**Task requirements**
Could you restate the data word for word and drop the pictures?

**Given material**
---

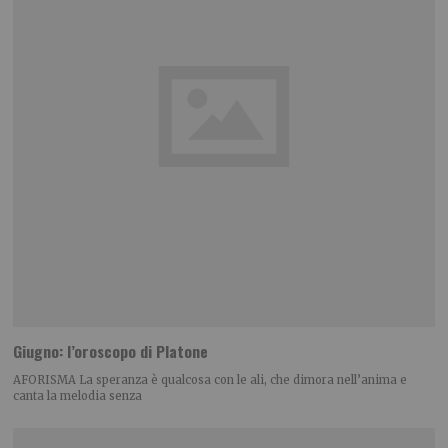
Giugno: l’oroscopo di Platone
AFORISMA La speranza è qualcosa con le ali, che dimora nell’anima e
canta la melodia senza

---

**Answer space**
Giugno: l’oroscopo di Platone
AFORISMA La speranza è qualcosa con le ali, che dimora nell’anima e
canta la melodia senza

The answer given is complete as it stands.